I actively keep certain weekends free every so often; I’ll cross the weekend off on the calandar so we don’t make plans and can just relax and have time together.

cheminotte · 03/12/2018 20:56

What age is middle childhood? 8-12?
As pp we’ve kept it simple rather than reduced. We have one ‘family day’ at the weekend (normally Sunday) when we go for a walk, parents get a run (individually), kids hang out in their room (this time of year) or play in garden (spring/ summer). The dc do one activity each on Saturday and scouting one weekday evening. If an event happens on a Sunday (mostly scouts related sometimes others) we will usually cancel the Saturday activities or decline. It helps that we are out of the whole class party years and have no family locally so to see them it’s a whole weekend and we tend to use BHs /school holidays as much as possible.
I do feel sorry for the dc who are pulled out of their swimming lesson early so they can get to gymnastics.

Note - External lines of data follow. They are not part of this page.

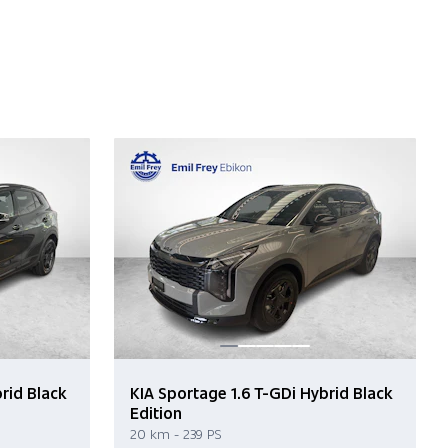
rid Black
KIA Sportage 1.6 T-GDi Hybrid Black
Edition
20 km - 239 PS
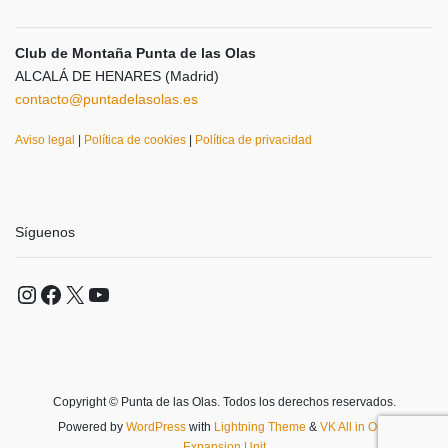
Club de Montaña Punta de las Olas
ALCALÁ DE HENARES (Madrid)
contacto@puntadelasolas.es
Aviso legal
|
Política de cookies
|
Política de privacidad
Síguenos
Instagram
Facebook
X
YouTube
Copyright © Punta de las Olas. Todos los derechos reservados.
Powered by
WordPress
with
Lightning Theme
&
VK All in One
Expansion Unit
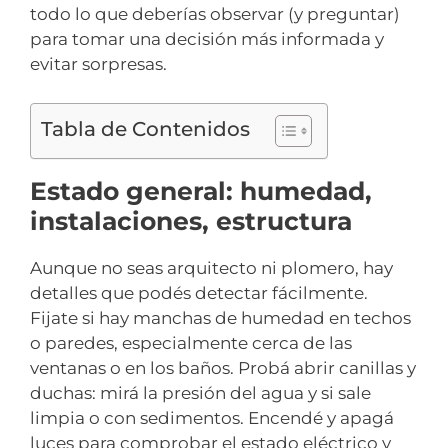
todo lo que deberías observar (y preguntar)
para tomar una decisión más informada y
evitar sorpresas.
Tabla de Contenidos
Estado general: humedad,
instalaciones, estructura
Aunque no seas arquitecto ni plomero, hay
detalles que podés detectar fácilmente.
Fijate si hay manchas de humedad en techos
o paredes, especialmente cerca de las
ventanas o en los baños. Probá abrir canillas y
duchas: mirá la presión del agua y si sale
limpia o con sedimentos. Encendé y apagá
luces para comprobar el estado eléctrico y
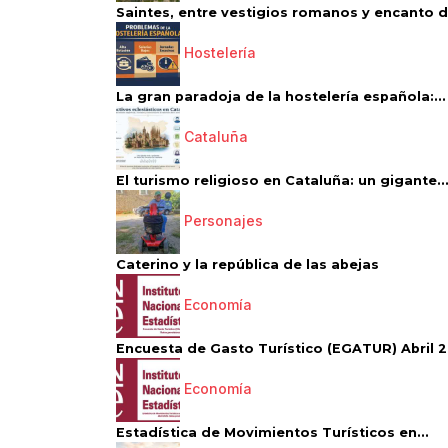
Saintes, entre vestigios romanos y encanto de
Hostelería
La gran paradoja de la hostelería española:...
Cataluña
El turismo religioso en Cataluña: un gigante..
Personajes
Caterino y la república de las abejas
Economía
Encuesta de Gasto Turístico (EGATUR) Abril 20
Economía
Estadística de Movimientos Turísticos en...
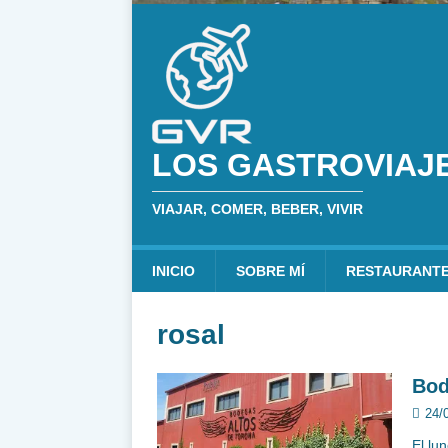
LOS GASTROVIAJ
VIAJAR, COMER, BEBER, VIVIR
INICIO
SOBRE MÍ
RESTAURANT
rosal
Bod
24/
El lu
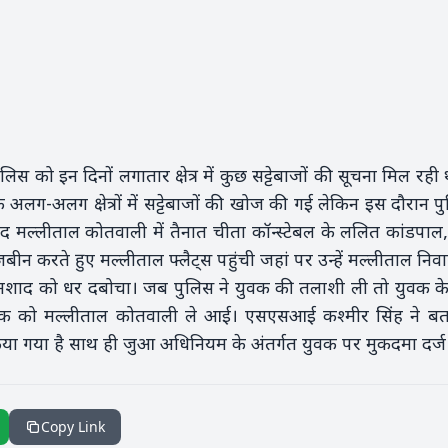
ुलिस को इन दिनों लगातार क्षेत्र में कुछ सट्टेबाजों की सूचना मिल रह
अलग-अलग क्षेत्रों में सट्टेबाजों की खोज की गई लेकिन इस दौरान 
ाद मल्लीताल कोतवाली में तैनात चीता कॉन्स्टेबल के ललित कांडपा
करते हुए मल्लीताल फ्लैट्स पहुंची जहां पर उन्हें मल्लीताल निवासी
शाद को धर दबोचा। जब पुलिस ने युवक की तलाशी ली तो युवक के पास
को मल्लीताल कोतवाली ले आई। एसएसआई कश्मीर सिंह ने बताया क
िया गया है साथ ही जुआ अधिनियम के अंतर्गत युवक पर मुकदमा दर्ज
Copy Link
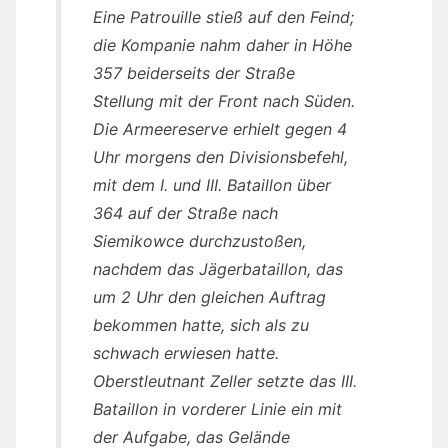
Eine Patrouille stieß auf den Feind;
die Kompanie nahm daher in Höhe
357 beiderseits der Straße
Stellung mit der Front nach Süden.
Die Armeereserve erhielt gegen 4
Uhr morgens den Divisionsbefehl,
mit dem I. und III. Bataillon über
364 auf der Straße nach
Siemikowce durchzustoßen,
nachdem das Jägerbataillon, das
um 2 Uhr den gleichen Auftrag
bekommen hatte, sich als zu
schwach erwiesen hatte.
Oberstleutnant Zeller setzte das III.
Bataillon in vorderer Linie ein mit
der Aufgabe, das Gelände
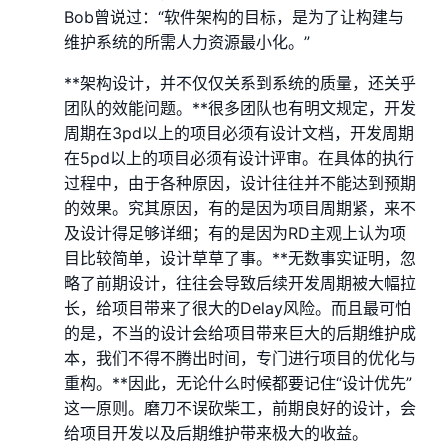
Bob曾说过：“软件架构的目标，是为了让构建与
维护系统的所需人力资源最小化。”
**架构设计，并不仅仅关系到系统的质量，还关乎
团队的效能问题。**很多团队也有明文规定，开发
周期在3pd以上的项目必须有设计文档，开发周期
在5pd以上的项目必须有设计评审。在具体的执行
过程中，由于各种原因，设计往往并不能达到预期
的效果。究其原因，有的是因为项目周期紧，来不
及设计得足够详细；有的是因为RD主观上认为项
目比较简单，设计草草了事。**无数事实证明，忽
略了前期设计，往往会导致后续开发周期被大幅拉
长，给项目带来了很大的Delay风险。而且最可怕
的是，不当的设计会给项目带来巨大的后期维护成
本，我们不得不腾出时间，专门进行项目的优化与
重构。**因此，无论什么时候都要记住“设计优先”
这一原则。磨刀不误砍柴工，前期良好的设计，会
给项目开发以及后期维护带来极大的收益。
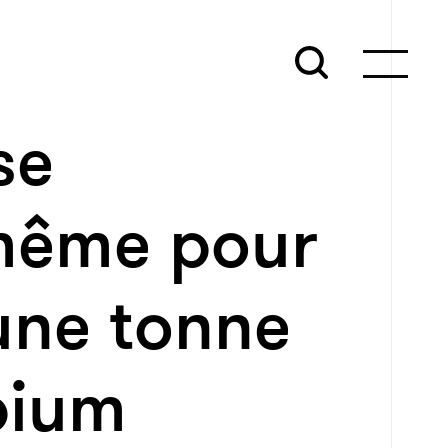
se
même pour
 une tonne
pium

BoogleMcGroogle · 03/12/2018 21:13

cheminotte mine are 7 and 9, so still very reliant, but also interesting in being social. We are still very much in the whole class party phase, although DD wants to take one friend out somewhere special this year (yay!)

I'd love to take it down to one extra-curricular activity each a week. At present my daughter in particular does many more than this, as she is quite musical. However, she has chosen to give up two other activities which will free up one evening and a school lunchbreak. She goes to a very academic private school and the lives some of the kids lead are unbelievable. 11+ tutoring at 8am on Saturday etc. We've never reached that stage, but chatting to other more sensible (and happier) parents shows that being too busy has become too normal for us, and we've really felt the pressure of that.

I like the idea of keeping a day free at the weekend just to hang out together. The idea of waking up with no plans sounds amazing, I feel like we haven't done that for years.

OP posts:
cheminotte · 03/12/2018 22:15

This weekend one of the extra curricular wasn’t running and I deliberately didn’t book the other. Coincidentally ds1’s homework load was also really low and it worked out very relaxing.